_WORK REQUIRED:_
Would you give the number of lines below in which the string "consent" appears? Nothing else is needed.
** Opening ENTRIES SUPPLIED block **
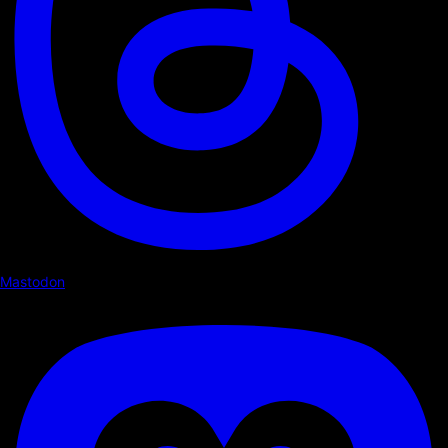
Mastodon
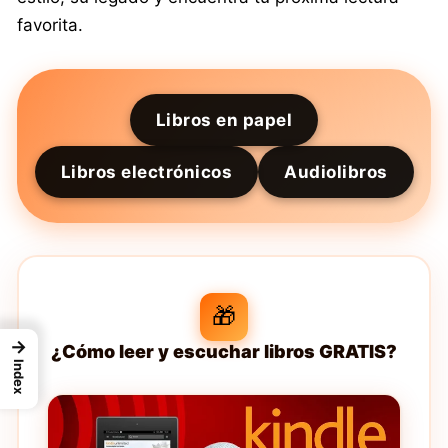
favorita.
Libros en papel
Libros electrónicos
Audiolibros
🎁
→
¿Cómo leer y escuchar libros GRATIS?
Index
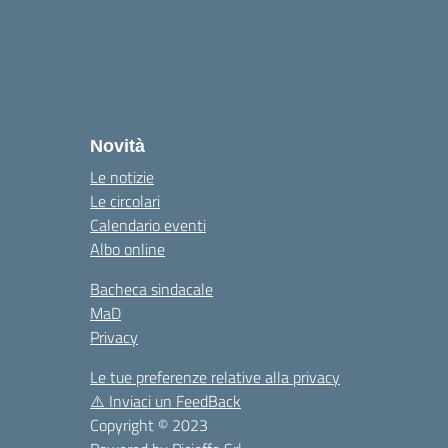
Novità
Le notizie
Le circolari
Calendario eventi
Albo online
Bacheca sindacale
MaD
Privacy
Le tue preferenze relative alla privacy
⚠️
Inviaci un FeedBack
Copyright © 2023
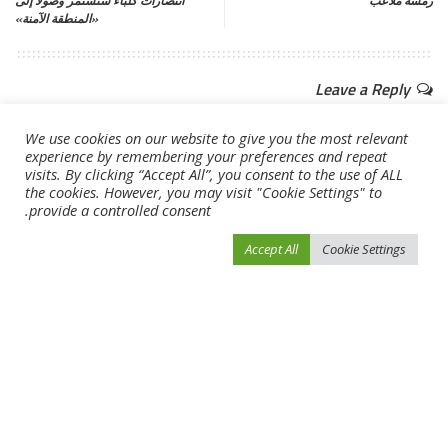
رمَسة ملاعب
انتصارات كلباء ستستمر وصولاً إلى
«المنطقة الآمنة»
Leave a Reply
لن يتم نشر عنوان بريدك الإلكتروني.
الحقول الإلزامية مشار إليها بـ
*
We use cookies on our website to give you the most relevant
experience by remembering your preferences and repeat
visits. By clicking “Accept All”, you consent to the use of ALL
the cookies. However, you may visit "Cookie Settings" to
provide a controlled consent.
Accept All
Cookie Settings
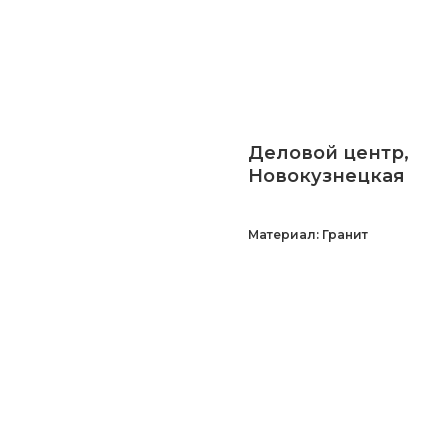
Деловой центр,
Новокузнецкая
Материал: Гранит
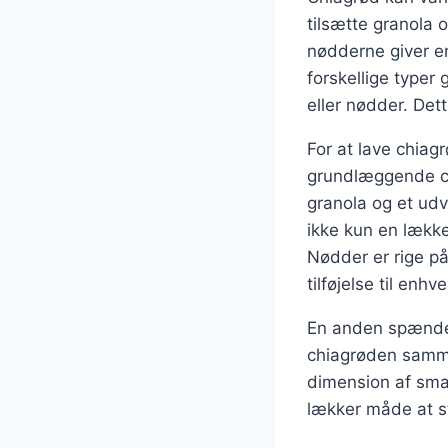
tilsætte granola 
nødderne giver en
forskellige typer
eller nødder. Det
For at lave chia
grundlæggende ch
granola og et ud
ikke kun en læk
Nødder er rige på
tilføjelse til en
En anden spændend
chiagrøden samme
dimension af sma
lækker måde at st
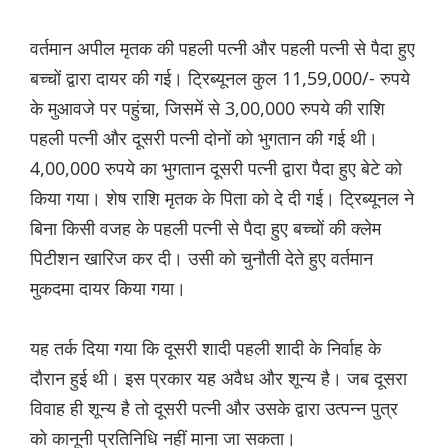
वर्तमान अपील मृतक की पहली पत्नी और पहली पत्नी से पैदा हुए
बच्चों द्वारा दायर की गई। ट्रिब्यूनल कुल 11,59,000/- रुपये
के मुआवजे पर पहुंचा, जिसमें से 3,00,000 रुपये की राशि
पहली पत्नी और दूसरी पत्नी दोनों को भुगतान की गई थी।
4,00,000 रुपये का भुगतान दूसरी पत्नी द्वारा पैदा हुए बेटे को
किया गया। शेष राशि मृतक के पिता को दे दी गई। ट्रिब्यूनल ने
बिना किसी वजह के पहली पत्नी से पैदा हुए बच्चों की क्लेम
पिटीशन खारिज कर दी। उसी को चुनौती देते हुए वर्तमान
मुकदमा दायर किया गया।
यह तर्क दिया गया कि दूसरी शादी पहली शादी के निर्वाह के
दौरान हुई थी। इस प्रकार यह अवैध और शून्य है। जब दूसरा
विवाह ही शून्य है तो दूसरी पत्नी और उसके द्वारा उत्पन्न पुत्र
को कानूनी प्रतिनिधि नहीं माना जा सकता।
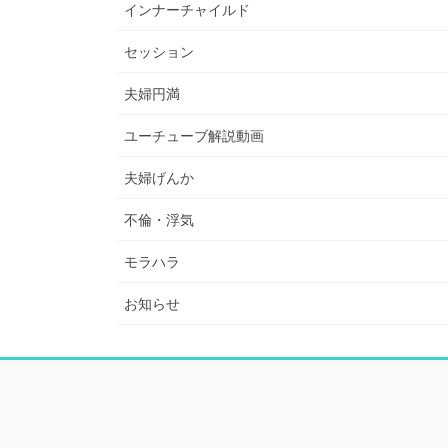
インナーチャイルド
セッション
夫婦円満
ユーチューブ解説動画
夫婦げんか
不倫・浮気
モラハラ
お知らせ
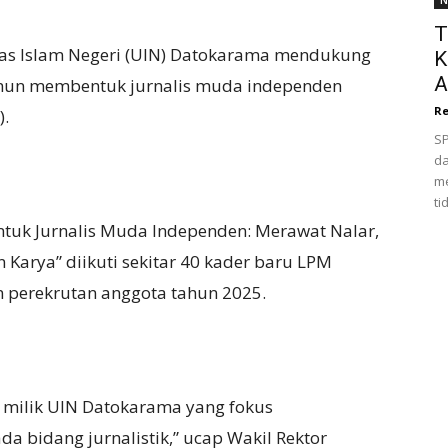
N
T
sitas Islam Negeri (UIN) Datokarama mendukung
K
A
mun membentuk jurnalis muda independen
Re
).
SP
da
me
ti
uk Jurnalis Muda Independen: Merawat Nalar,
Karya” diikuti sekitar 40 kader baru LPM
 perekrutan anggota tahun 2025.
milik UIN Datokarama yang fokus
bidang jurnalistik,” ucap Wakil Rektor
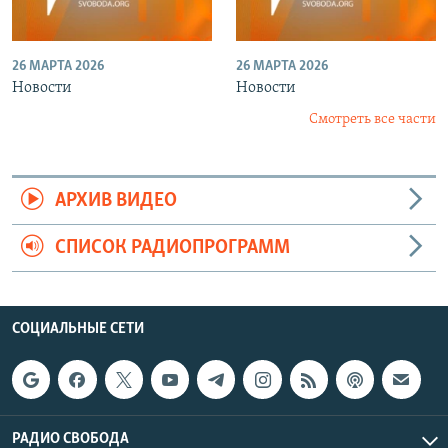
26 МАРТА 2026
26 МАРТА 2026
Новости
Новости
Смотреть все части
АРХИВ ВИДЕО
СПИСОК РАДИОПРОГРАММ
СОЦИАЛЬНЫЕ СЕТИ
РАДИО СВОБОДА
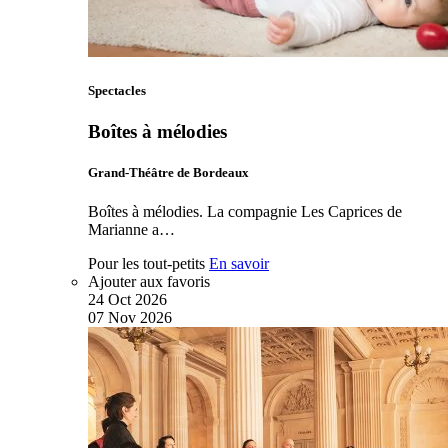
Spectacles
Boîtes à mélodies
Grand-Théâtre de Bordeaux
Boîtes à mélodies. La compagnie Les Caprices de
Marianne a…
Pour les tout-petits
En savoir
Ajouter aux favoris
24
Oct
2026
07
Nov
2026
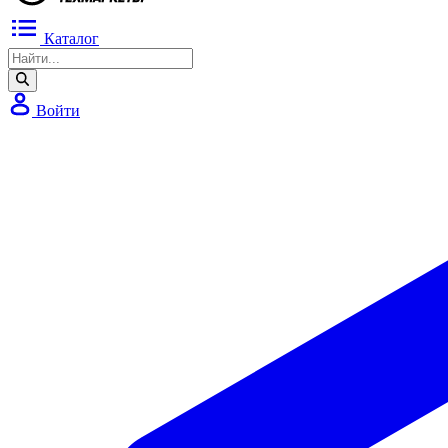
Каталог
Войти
** Closing ENTRIES SUPPLIED block **
_FINAL ANSWER:_
2